I thought for a few seconds and was impressed at how much his framing helped me understand his point. It was no wonder Ouranos was so good at artcraft, with skills like that.

Then, at that moment, I spotted Mike and Reza on the opposite side of the lunchroom prowling behind one of the few female teachers at the school. They were looking lustfully after her and trying to be wormfashion about it. Joey was trailing them, observing, but also keeping his eyes on some corpsebrooders of That Freaky Vibe.

“Ouranos, sorry to change the subject, but listen. I’m actually here for another reason. Some of the Reapsakes are saying you’ve been considering applying to be the graduation speaker.”

Ouranos looked down and away. He said softly, “Yeah. I knew it was only a matter of time before one of them noticed. What can I say? If I’m ever going to be a public speaker after MaskEx, I need to practice. I’ve got plans! Ambitions! I’m sure you can understand that. Don’t you?”

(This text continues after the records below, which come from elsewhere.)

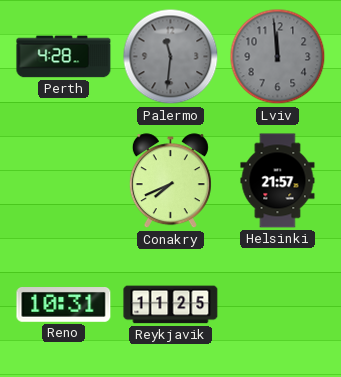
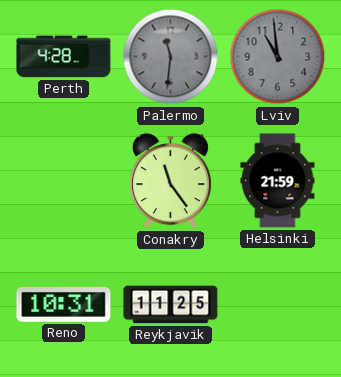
Lviv: 11:59 -> 10:59
Conakry: 7:41 -> 11:24
Helsinki: 21:57 -> 21:59
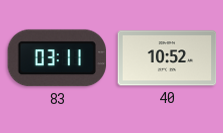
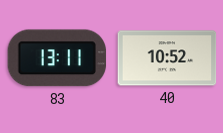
83: 03:11 -> 13:11
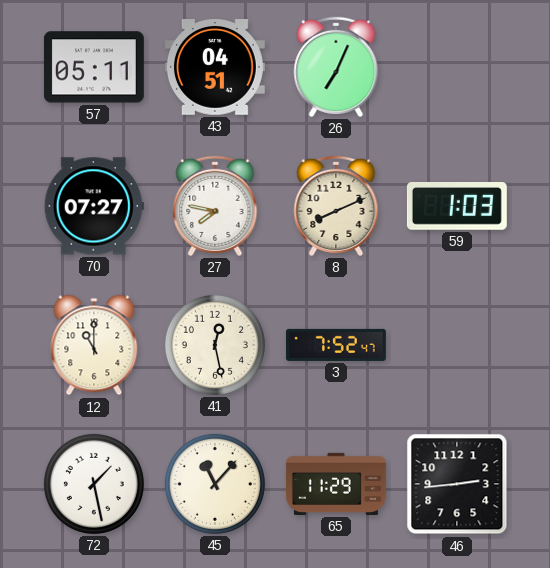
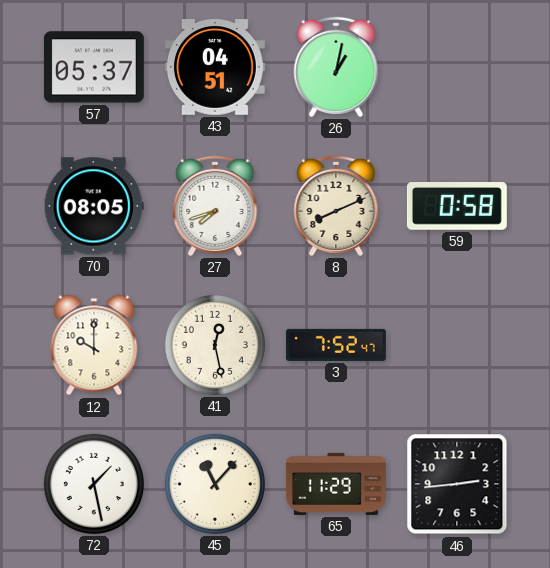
57: 05:11 -> 05:37
26: 7:04 -> 1:02
70: 07:27 -> 08:05
27: 7:47 -> 7:42
59: 1:03 -> 0:58
12: 11:00 -> 10:00
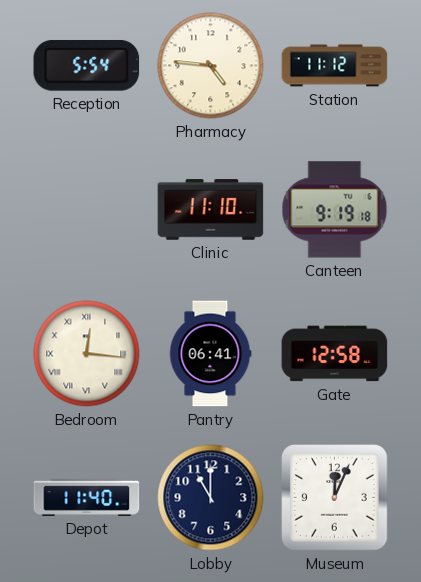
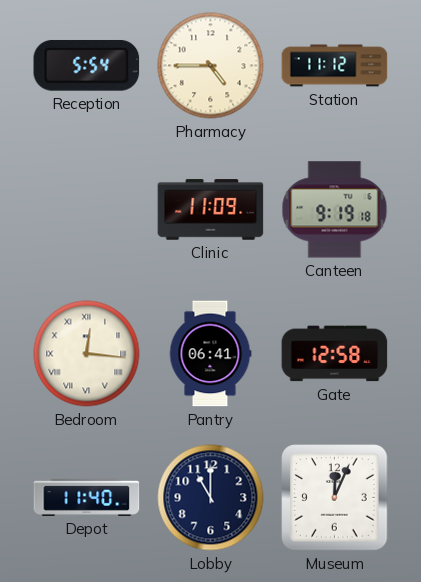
Pharmacy: 4:46 -> 4:45
Clinic: 11:10 -> 11:09
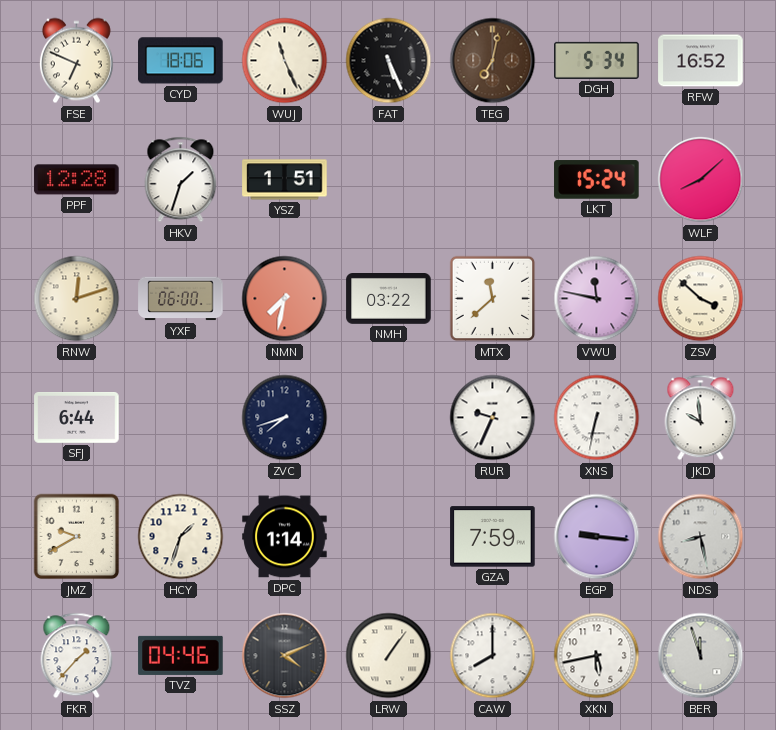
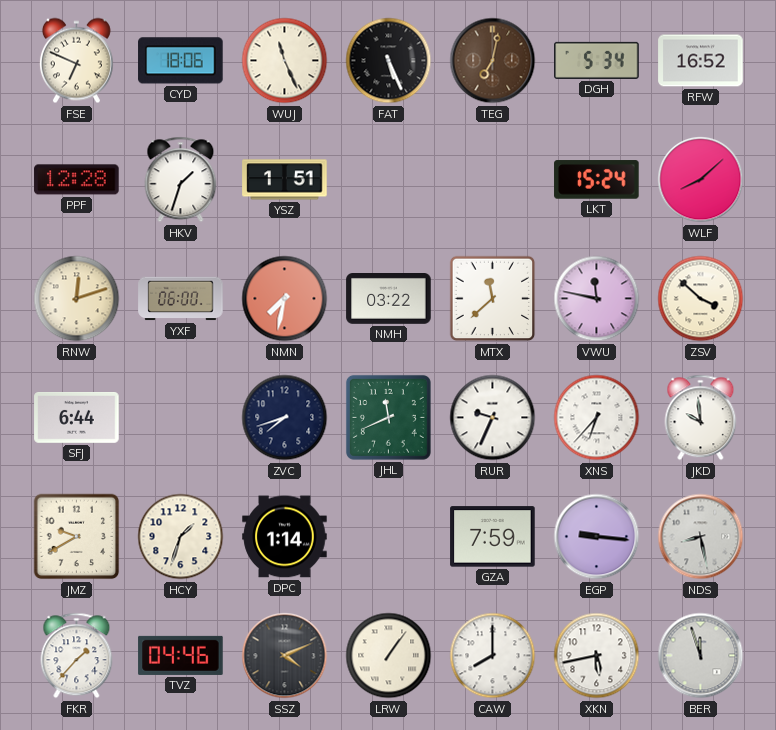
JHL: none -> 11:41
XNS: 6:32 -> 6:37
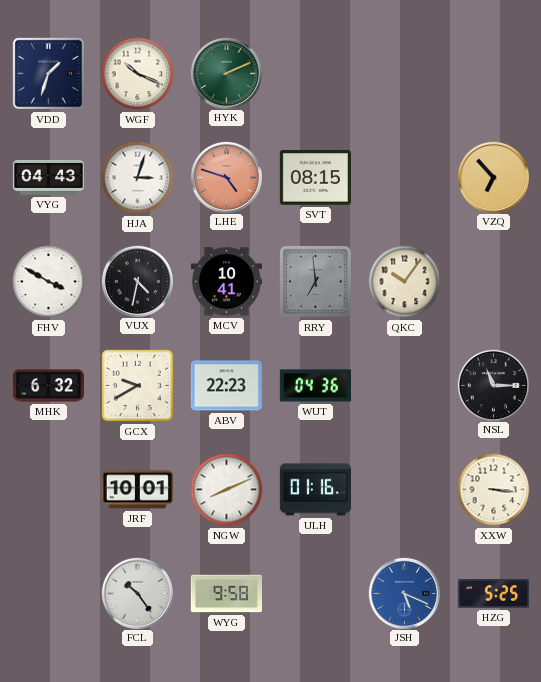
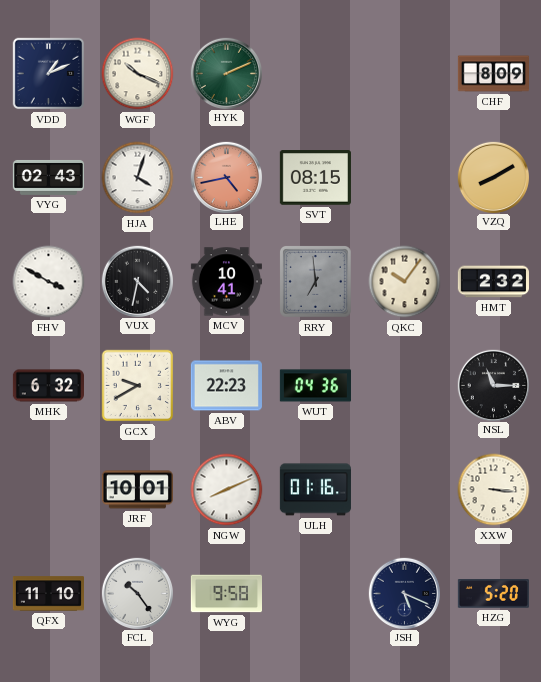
VDD: 1:33 -> 1:11
CHF: none -> 8:09
VYG: 04:43 -> 02:43
HJA: 3:03 -> 4:03
LHE: 4:48 -> 4:43
VZQ: 6:53 -> 8:10
HMT: none -> 2:32
QFX: none -> 11:10
JSH dial: blue -> navy
HZG: 5:25 -> 5:20
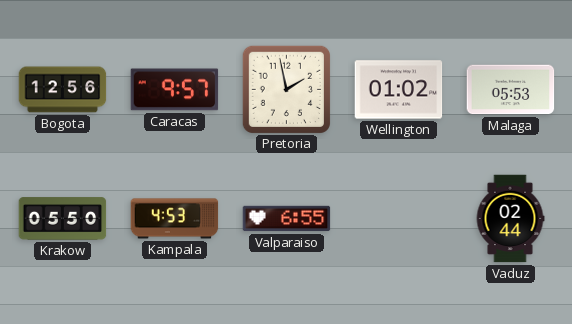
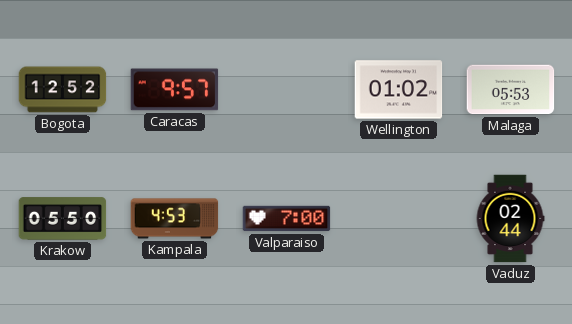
Bogota: 12:56 -> 12:52
Pretoria: 1:58 -> none
Valparaiso: 6:55 -> 7:00
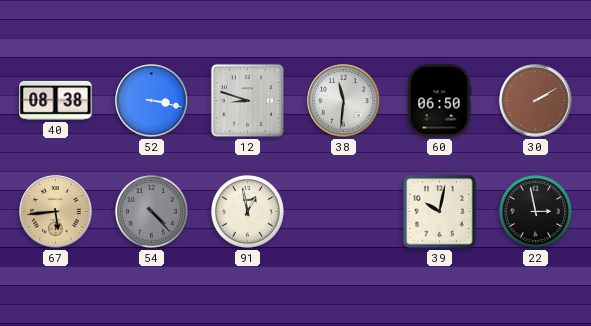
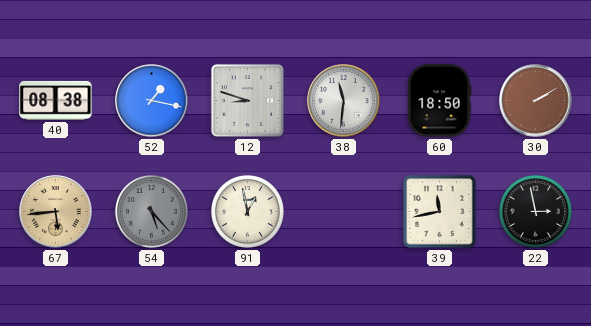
52: 3:17 -> 1:17
60: 06:50 -> 18:50
54: 4:23 -> 5:23
39: 10:02 -> 11:43
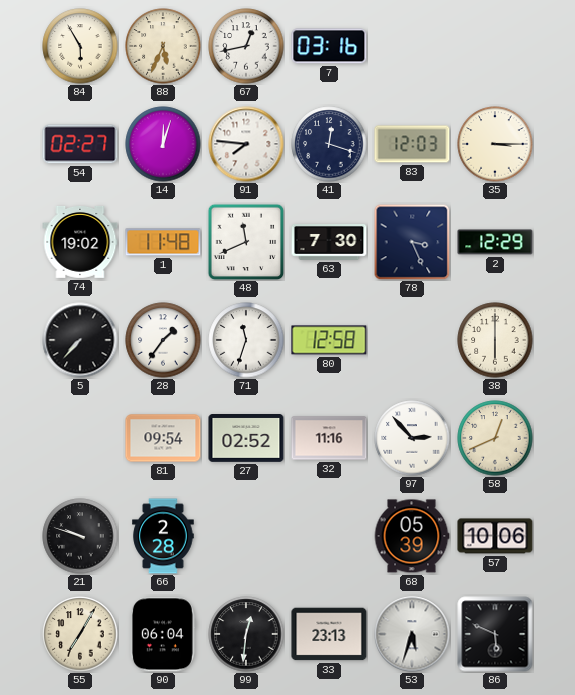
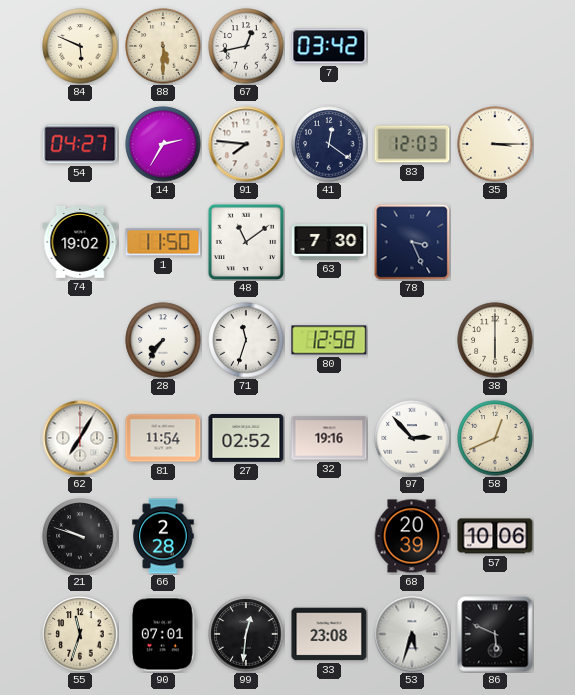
84: 5:55 -> 5:49
88: 5:34 -> 5:30
7: 03:16 -> 03:42
54: 02:27 -> 04:27
14: 12:03 -> 2:35
41: 12:18 -> 12:21
1: 11:48 -> 11:50
48: 11:41 -> 11:09
2: 12:29 -> none
5: 7:37 -> none
28: 1:36 -> 7:36
62: none -> 7:05
81: 09:54 -> 11:54
32: 11:16 -> 19:16
68: 05:39 -> 20:39
55: 7:05 -> 11:33
90: 06:04 -> 07:01
33: 23:13 -> 23:08
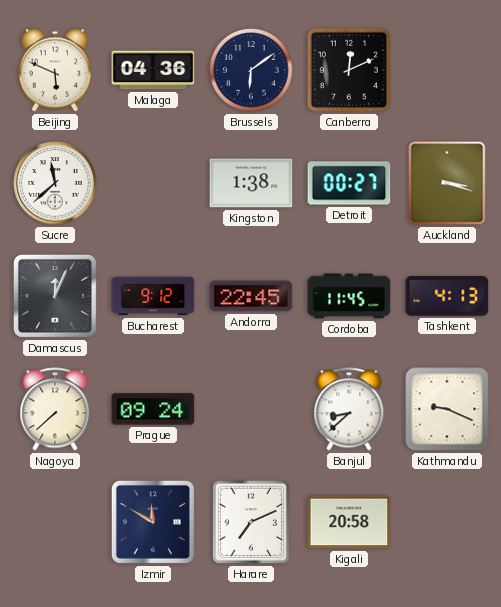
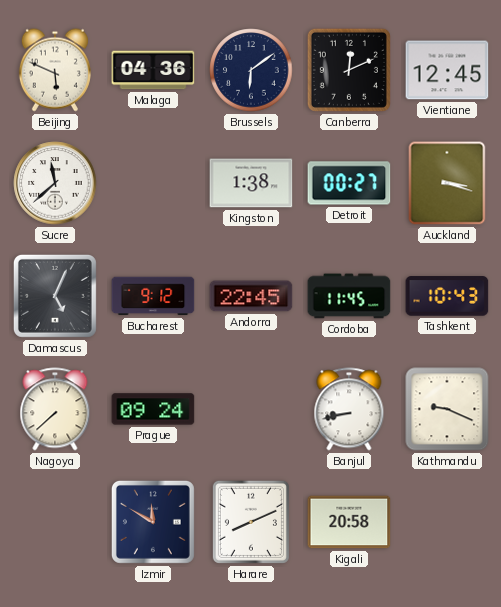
Vientiane: none -> 12:45
Damascus: 12:04 -> 5:04
Tashkent: 4:13 -> 10:43
Banjul: 8:38 -> 8:43
Harare: 7:11 -> 8:11
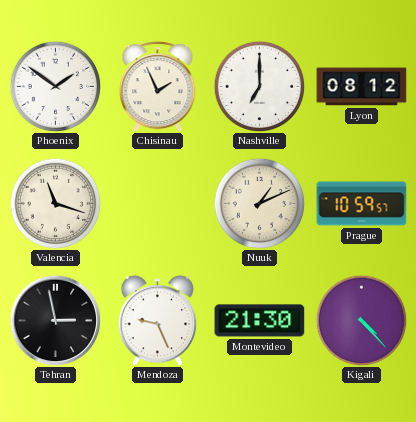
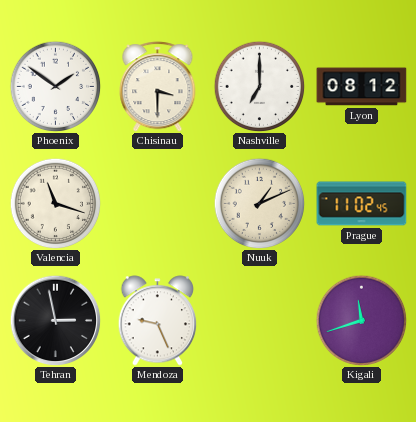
Chisinau: 1:56 -> 3:30
Prague: 10:59 -> 11:02
Montevideo: 21:30 -> none
Kigali: 4:23 -> 11:42
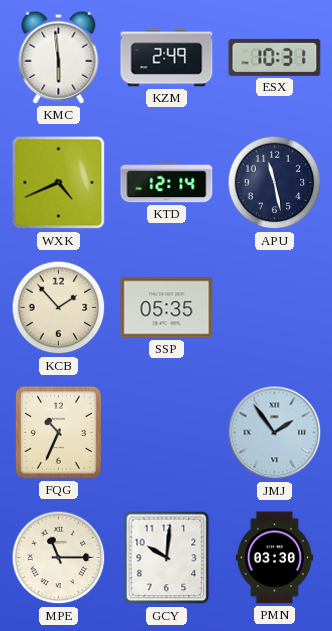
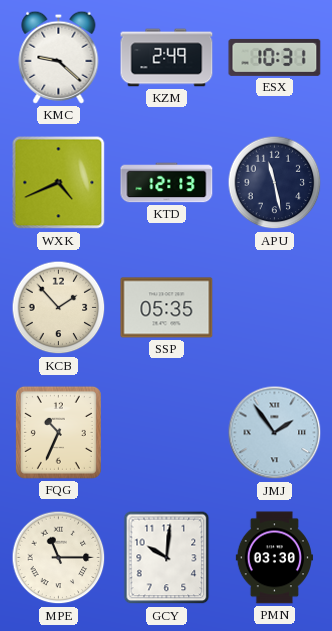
KMC: 5:59 -> 9:22
KTD: 12:14 -> 12:13
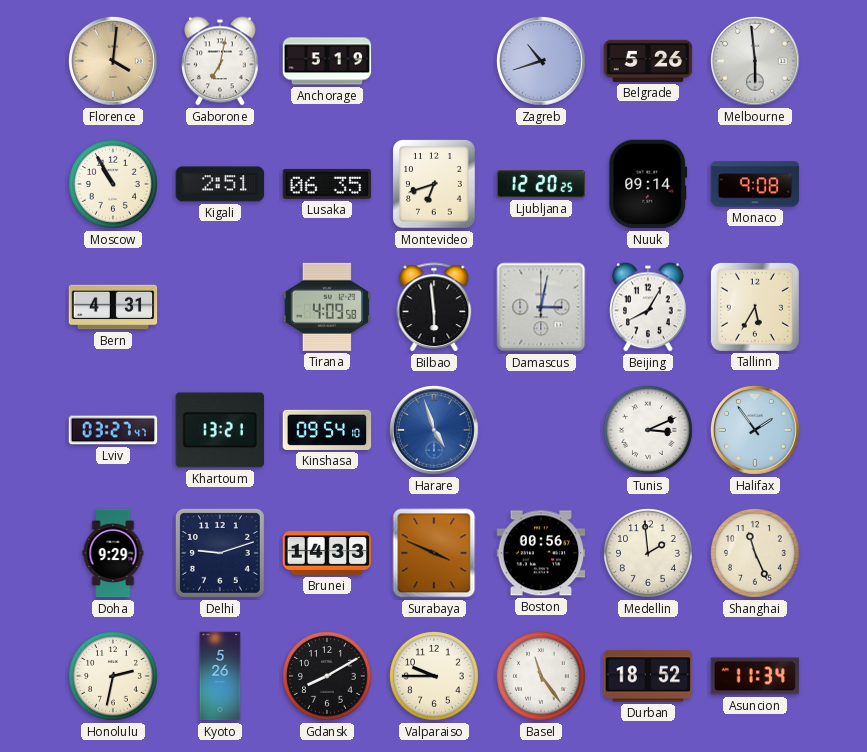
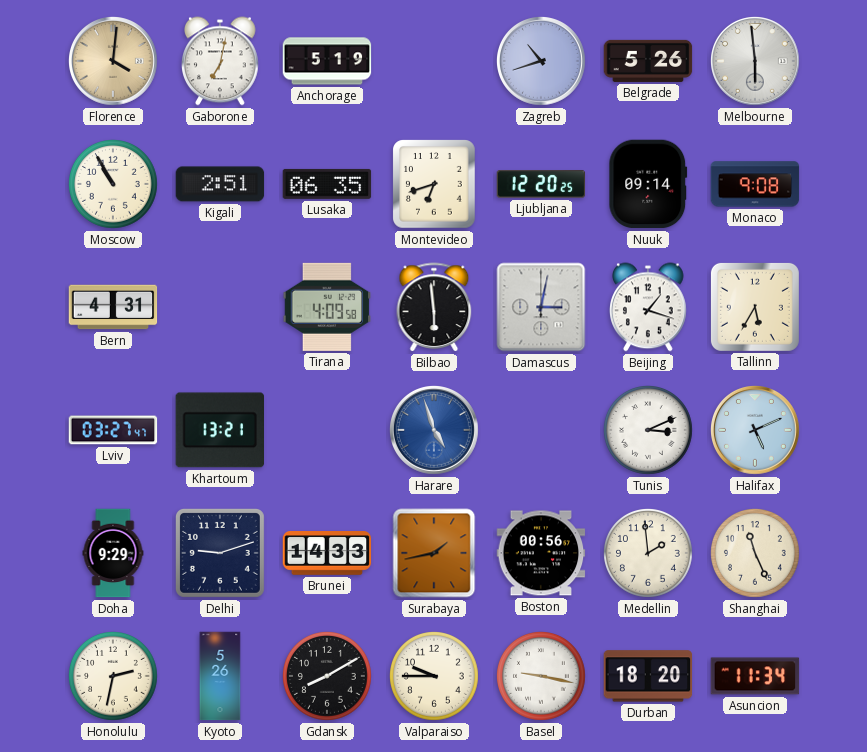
Beijing: 8:05 -> 1:18
Kinshasa: 09:54 -> none
Halifax: 1:54 -> 5:11
Surabaya: 3:49 -> 1:43
Basel: 11:24 -> 9:17
Durban: 18:52 -> 18:20
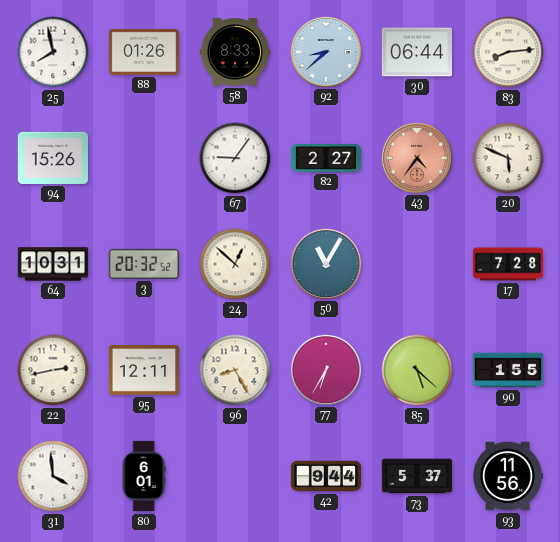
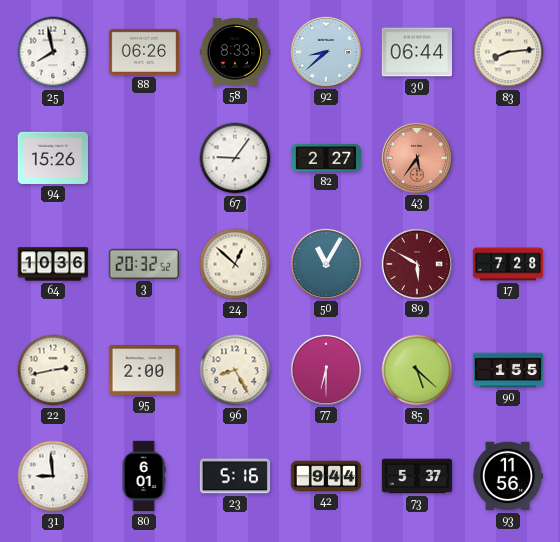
88: 01:26 -> 06:26
43: 4:36 -> 5:36
20: 5:49 -> none
64: 10:31 -> 10:36
89: none -> 5:50
95: 12:11 -> 2:00
77: 6:35 -> 6:30
31: 3:59 -> 8:59
23: none -> 5:16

“Understandable, Ouranos, but as much as it doesn’t bother me personally, that’s not going to fly. You know you’d trounce him. Joey will literally have your head.”

He didn’t respond for a few moments and kept looking at the floor. Then he said, “I know. Believe me, I’ve thought about the consequences of challenging Joey. But for me, even the fantasy of prevailing worth it. When I think about seizing this opportunity, I actually feel happier. As in, that happiness plus the despair of the truth does more psychic good for me than to live with the despair alone. The effort of putting up those mental barriers just hasn’t proved worth it to me and I doubt they will. I fucked up, corpsebrooder. And I know not to be sad about what’s going to happen. Now that you’ve so compassionately let me know my suspicions were true, I’m going to give that presentation tomorrow everything I’ve got. I’m going to make sure Dr. Rocktopath, at least, will never forget me for who or what I really I am.”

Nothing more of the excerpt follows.